Course Information

Big Data platforms is a 5 ECTS Master's level advanced course. This course focuses on big data platforms and on key algorithmic ideas and methods used to implement them. After completing this course you are able to list many of the key technologies used in big data processing and to select suitable methods for solving challenging big data processing tasks using cloud computing technologies. You will also be able to compare the scalability and fault tolerance implications of using the selected methodologies.

Main topics are:

  • distributed computing,
  • Warehouse-Scale Computers,
  • fault tolerance in distributed systems,
  • distributed file systems,
  • distributed batch processing with the MapReduce and the Apache Spark (PySpark) computing frameworks, and
  • distributed cloud based databases.

The course material will consist of lecture materials and exercises provided by the lecturer.

Course Target Audience

The course is suitable to those who are interested in big data platforms employed in cloud computing and have previous knowledge in programming, database systems and command line tools. Optional course in Data Science Master's Program. Also suitable for Computer Science Master's Program students. The course is suitable to University of Helsinki exchange students.

Course Prerequisites

To attend this course, you must have:

  • basic programming skills (Python),
  • skills to work with command line tools in Linux, and
  • basic knowledge in database systems (SQL).

Lecture Schedule

The Lectures of the course will be will Zoom based lectures. Slides and video recording of each of the lectures will typically be made available a within 24 hours of the live lecture session. The link to the Zoom lectures is:

https://helsinki.zoom.us/j/65695344424?pwd=TGxVUEFkY2RxQm9FYXBVN2NGWWxmQT09

Lecture date Lecture time (EEST)
Lecture 1 Tue 3.9.2024 10:15-11:45
Lecture 2 Thu 5.9.2024 12:15-13:45
Lecture 3 Tue 10.9.2024 10:15-11:45
Lecture 4 Thu 12.9.2024 12:15-13:45
Lecture 5 Tue 17.9.2024 10:15-11:45
Lecture 6 Thu 19.9.2024 12:15-13:45
Lecture 7 Tue 24.9.2024 10:15-11:45
Lecture 8 Thu 26.9.2024 12:15-13:45
Lecture 9 Tue 1.10.2024 10:15-11:45
Lecture 10 Thu 3.10.2024 12:15-13:45
Lecture 11 Tue 8.10.2024 10:15-11:45
Backup Lecture Slot Thu 10.10.2024 12:15-13:45

Lecture Slides and Videos

The Lecture slides contain all the material needed to pass the course, the videos go through this material and contain no additional information needed for the quizzes.

Home Exercise Schedule

The course will contain programming exercises where you will be using the Spark framework to solve Big Data processing tasks. We will be using the Python programming language based PySpark interface and will be doing several database query type analytics queries. Therefore basic programming skills using Python and knowledge about database programming, especially using the SQL query language will be very helpful for completing the home exercises.

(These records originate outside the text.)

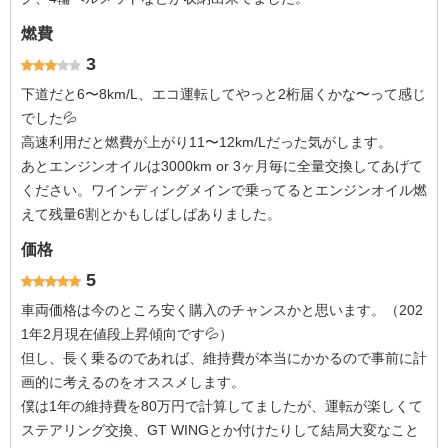
燃費
3
下道だと6〜8km/L、エコ運転してやっと2桁届くかな〜って感じ
でした💦
高速利用だと燃費が上がり11〜12km/Lだった気がします。
あとエンジンオイルは3000km or 3ヶ月毎に全量交換してあげて
ください。ワインディングメインで乗ってるとエンジンオイル燃
えて残量6割とかもしばしばありました。
価格
5
車両価格は今のところ安く購入のチャンスかと思います。（202
1年2月現在値段上昇傾向です💦）
但し、長く乗るのであれば、維持費が本当にかかるので事前に計
画的に考えるのをオススメします。
僕は1年の維持費を80万円で計算してましたが、運転が楽しくて
ステアリング交換、GT WINGとか付けたりして結局大変なこと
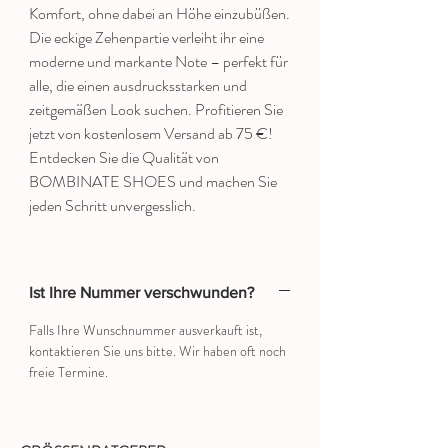
Komfort, ohne dabei an Höhe einzubüßen.
Die eckige Zehenpartie verleiht ihr eine
moderne und markante Note – perfekt für
alle, die einen ausdrucksstarken und
zeitgemäßen Look suchen. Profitieren Sie
jetzt von kostenlosem Versand ab 75 €!
Entdecken Sie die Qualität von
BOMBINATE SHOES und machen Sie
jeden Schritt unvergesslich.
Ist Ihre Nummer verschwunden?
Falls Ihre Wunschnummer ausverkauft ist,
kontaktieren Sie uns bitte. Wir haben oft noch
freie Termine.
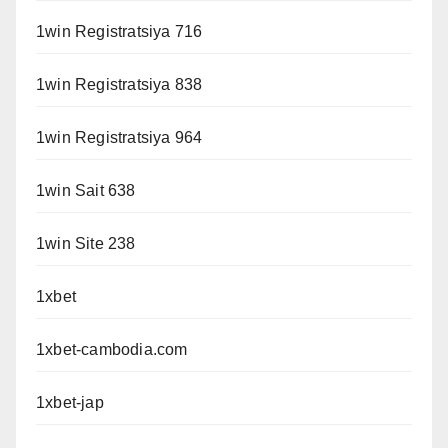
1win Registratsiya 716
1win Registratsiya 838
1win Registratsiya 964
1win Sait 638
1win Site 238
1xbet
1xbet-cambodia.com
1xbet-jap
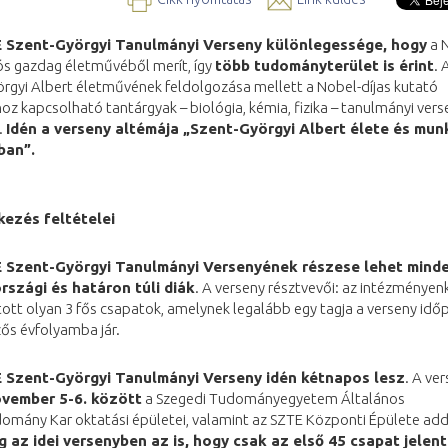
 Szent-Györgyi Tanulmányi Verseny különlegessége, hogy
a 
ós gazdag életművéből merít, így
több tudományterület is érint
. 
rgyi Albert életművének feldolgozása mellett a Nobel-díjas kutató
z kapcsolható tantárgyak – biológia, kémia, fizika – tanulmányi ver
.
Idén a verseny altémája „Szent-Györgyi Albert élete és mu
ban”.
kezés feltételei
 Szent-Györgyi Tanulmányi Versenyének részese lehet mind
szági és határon túli diák
. A verseny résztvevői: az intézményen
tott olyan 3 fős csapatok, amelynek legalább egy tagja a verseny id
ős évfolyamba jár.
 Szent-Györgyi Tanulmányi Verseny idén kétnapos lesz
. A ve
ovember 5-6. között
a Szegedi Tudományegyetem Általános
omány Kar oktatási épületei, valamint az SZTE Központi Épülete add
 az idei versenyben az is, hogy csak az első 45 csapat jelen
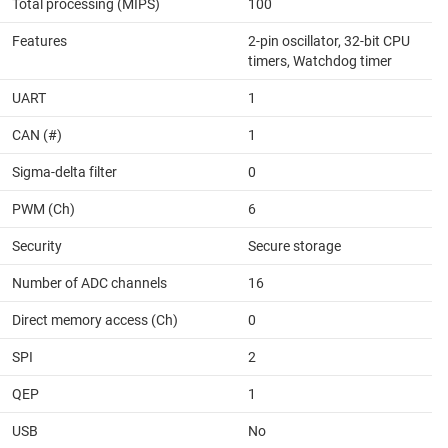
Total processing (MIPS)
100
Features
2-pin oscillator, 32-bit CPU
timers, Watchdog timer
UART
1
CAN (#)
1
Sigma-delta filter
0
PWM (Ch)
6
Security
Secure storage
Number of ADC channels
16
Direct memory access (Ch)
0
SPI
2
QEP
1
USB
No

The schedule for the home exercises was announced in the first Lecture:

Release Date Due Date (23:59 EEST)
Introduction to Spark + RDD Programming 10.9 24.9
Dataframe Programming 17.9 1.10
Machine Learning (MLlib) 24.9 8.10
Graphframe Programming 1.10 15.10
Structured Streaming 8.10 22.10
Extras (Optional for extra points) 15.10 31.10

The Home Exercise System

To complete the home exercises, you will need to utilize the container-based Jupyter Notebook system. Detailed instructions can be found via the following link:

Home Exercise Instructions

The home exercises will be released according to the schedule outlined above, accessible through the following link:

Home Exercise Release

To submit your assignments, please use the submission box located at the bottom of this page. Please note that the submission box will only become visible once you are logged in.

Course Discord Channel

The course has a Discord channel for helping fellow students. Lecturer and Course Assistant will periodically also join in the conversation. You can join to the groups through the link:

https://study.cs.helsinki.fi/discord/join/bdp

Passing the Course

You need to pass both the lecture quizzes by 31st of October 2024 and home exercises by their respective deadlines listed above. The grading scale will be as follows. Minimum 50% from both home exercise totals and also minimum 50% from quizzes are needed to pass the course. The Extra round points from home exercises will count towards your home exercise points but will not allow home exercises contribution to go over 100%. After this the percentages obtained from home exercises and quizzes are summed together, each weighted with 50% weight. The final total percentage will give grades as follows: 90%-100%: grade 5, 80%-89%: grade 4, 70%-79%: grade 3, 60%-69%: grade 2, 50%-59%: grade 1.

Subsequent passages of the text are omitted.